Ci si ritrova, in un racconto del genere, nel suo vivere il giardino (la natura) come scoperta, come sperimentazione dagli esiti aperti, come disponibilità a lasciare che una pianta o un animale trovi il proprio spazio, spesso diversamente da quanto programmato da una mente umana. Ci si ritrova nella preoccupazione quasi costante con cui si guarda il cielo e ci si chiede quando mai si deciderà a piovere, mannaggia, che tutto questo bel tempo mica fa bene alle piante e che le mezze stagioni un senso davvero lo avevano e ci mancano. Ci si ritrova negli slanci operativi che portano a decidere di “mettere tutto a posto” nel giro di due giorni, per poi lasciarsi prendere dall’inedia per settimane, perché ci sono tante, tante altre cose da cui farsi travolgere.

fockea
Fiori di Fockea edulis, 13 settembre

Ci si ritrova nell’uso dei nomi scientifici delle piante – che invidia per cotanta nomenclatura! -, nell’amore e nell’attenzione per le parole (ovvero dei significati), che sono anch’esse da scegliere e usare con cura e proprietà perché non è vero che “tanto ci si capisce”, soprattutto quando si finisce per esprimersi con emoticon e abbreviazioni; ci si ritrova nei vapori profumati di una cucina in cui finiscono i prodotti dell’orto, del giardino (anche tante erbe selvatiche!), dei boschi, tra ricette scontate e altre più fantasiose e bizzarre.

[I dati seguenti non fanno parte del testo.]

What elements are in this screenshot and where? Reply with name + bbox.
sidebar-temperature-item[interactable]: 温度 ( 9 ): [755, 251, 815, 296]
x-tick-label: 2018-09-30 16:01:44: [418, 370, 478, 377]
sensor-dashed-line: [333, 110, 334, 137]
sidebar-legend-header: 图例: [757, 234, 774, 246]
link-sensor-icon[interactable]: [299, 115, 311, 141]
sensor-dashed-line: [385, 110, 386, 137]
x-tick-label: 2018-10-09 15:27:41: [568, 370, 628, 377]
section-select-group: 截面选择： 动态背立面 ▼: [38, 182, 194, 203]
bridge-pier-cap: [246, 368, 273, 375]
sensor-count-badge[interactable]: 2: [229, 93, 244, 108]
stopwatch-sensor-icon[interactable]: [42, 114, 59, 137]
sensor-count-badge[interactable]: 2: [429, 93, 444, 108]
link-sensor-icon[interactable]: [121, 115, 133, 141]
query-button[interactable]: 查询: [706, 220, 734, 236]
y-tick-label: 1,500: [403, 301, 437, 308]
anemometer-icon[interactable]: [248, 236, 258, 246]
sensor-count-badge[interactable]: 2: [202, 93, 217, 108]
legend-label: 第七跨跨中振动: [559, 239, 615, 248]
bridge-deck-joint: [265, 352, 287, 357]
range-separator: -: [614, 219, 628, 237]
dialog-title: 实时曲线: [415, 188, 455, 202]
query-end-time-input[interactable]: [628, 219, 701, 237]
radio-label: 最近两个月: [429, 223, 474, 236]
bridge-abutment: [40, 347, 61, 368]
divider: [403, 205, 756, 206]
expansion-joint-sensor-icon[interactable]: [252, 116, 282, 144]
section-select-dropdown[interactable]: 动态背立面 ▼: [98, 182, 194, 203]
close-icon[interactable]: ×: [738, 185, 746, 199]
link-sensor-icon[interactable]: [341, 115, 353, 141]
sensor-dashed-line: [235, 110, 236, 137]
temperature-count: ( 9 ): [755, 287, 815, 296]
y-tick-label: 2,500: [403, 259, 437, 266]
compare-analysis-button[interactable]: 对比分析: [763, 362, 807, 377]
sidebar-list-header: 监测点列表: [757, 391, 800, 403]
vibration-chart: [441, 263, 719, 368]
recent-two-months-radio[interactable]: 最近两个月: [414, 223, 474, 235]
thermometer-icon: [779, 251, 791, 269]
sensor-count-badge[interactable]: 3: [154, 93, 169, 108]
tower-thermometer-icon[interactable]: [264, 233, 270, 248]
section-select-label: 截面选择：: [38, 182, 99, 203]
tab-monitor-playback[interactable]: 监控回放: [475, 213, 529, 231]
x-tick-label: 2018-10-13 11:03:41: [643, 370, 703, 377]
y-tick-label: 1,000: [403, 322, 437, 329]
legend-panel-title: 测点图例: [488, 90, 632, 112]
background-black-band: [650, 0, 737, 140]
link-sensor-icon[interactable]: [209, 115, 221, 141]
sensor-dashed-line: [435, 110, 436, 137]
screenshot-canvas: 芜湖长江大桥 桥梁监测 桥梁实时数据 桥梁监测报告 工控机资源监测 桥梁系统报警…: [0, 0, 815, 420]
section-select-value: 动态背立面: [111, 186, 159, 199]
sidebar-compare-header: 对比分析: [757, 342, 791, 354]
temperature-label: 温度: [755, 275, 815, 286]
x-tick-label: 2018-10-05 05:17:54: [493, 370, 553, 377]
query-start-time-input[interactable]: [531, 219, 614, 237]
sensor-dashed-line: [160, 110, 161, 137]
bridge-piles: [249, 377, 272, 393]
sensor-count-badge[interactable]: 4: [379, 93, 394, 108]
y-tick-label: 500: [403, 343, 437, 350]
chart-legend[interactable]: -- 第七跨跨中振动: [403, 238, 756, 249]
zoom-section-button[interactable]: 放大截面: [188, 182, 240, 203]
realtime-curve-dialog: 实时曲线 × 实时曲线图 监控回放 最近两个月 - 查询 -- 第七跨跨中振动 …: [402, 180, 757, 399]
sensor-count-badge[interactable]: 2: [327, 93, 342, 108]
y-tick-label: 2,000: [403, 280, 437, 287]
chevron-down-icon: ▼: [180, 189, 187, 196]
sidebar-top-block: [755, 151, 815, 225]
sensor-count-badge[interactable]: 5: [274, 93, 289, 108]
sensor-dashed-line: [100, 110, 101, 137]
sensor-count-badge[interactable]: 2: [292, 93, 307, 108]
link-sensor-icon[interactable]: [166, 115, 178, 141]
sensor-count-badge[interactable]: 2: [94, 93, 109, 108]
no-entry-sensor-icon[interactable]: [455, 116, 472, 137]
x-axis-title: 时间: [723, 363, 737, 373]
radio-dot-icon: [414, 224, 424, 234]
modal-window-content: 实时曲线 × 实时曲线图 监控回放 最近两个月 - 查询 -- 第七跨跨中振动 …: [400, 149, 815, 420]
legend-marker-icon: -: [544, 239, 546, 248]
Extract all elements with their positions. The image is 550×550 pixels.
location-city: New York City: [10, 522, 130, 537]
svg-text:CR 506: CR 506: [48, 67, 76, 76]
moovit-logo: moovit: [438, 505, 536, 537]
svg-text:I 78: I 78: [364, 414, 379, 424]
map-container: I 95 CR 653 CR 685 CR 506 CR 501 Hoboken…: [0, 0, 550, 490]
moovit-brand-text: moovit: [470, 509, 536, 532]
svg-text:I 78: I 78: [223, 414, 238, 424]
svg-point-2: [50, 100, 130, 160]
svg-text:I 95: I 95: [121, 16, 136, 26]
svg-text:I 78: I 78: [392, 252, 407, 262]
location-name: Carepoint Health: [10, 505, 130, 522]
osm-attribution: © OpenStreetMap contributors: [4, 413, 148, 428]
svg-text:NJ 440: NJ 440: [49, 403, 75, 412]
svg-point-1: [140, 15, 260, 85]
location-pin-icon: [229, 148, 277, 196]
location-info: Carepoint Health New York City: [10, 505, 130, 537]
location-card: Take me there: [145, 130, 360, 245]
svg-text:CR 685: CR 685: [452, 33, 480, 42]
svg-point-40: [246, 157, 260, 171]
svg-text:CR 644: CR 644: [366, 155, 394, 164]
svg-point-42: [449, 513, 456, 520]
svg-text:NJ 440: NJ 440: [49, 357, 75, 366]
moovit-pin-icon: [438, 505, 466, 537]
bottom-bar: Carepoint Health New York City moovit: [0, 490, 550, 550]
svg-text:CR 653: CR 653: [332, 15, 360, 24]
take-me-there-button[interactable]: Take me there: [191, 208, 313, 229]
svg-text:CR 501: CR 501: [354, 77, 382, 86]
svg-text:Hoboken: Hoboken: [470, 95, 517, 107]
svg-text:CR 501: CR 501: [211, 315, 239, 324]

Ci si ritrova meno, ecco, nei passatempi tra cara vecchia signora di paese e sciura milanese annoiata, a fare ghirlande, centrotavola, mazzi e composizioni di fiori e altri ammennicoli soggetti a seccume e “impolverimento”. Certo, a Natale come rinunciare a decorazioni siffatte (specialmente se autoprodotte), e se ci sono matrimoni cresime battesimi ok, ma questo basta e avanza… e poi i vasi di fiori suscitano sempre anche un fondino di tristezza per la loro sorte, no?

Bella comunque l’atmosfera che riesce a far respirare questo libro, l’idea che anche nella fatica quotidiana il coltivare, in tutti i sensi, il proprio spazio personale possa dare gratificazioni altrimenti irraggiungibili; e che in questo coltivare sia permesso un po’ di tutto, sia contemplato lo sbagliare, il cambiare idea, il provare, il ragionare su ciò che si è fatto senza necessariamente pretendere di non dover o poter fare errori. La bellezza della crescita, della vita di un giardino come di una persona, è nel rendersi conto che i nostri sforzi hanno tanto più senso quando si armonizzano con ciò che ci sta intorno e che vive e cresce con noi, e non in opposizione; quando consapevolezza e accettazione sono rivolti anche a noi stessi, e ci permettono di comprendere e amare anche i nostri limiti. E amandoci in toto, sinceramente, saremo probabilmente più apprezzati anche da fuori.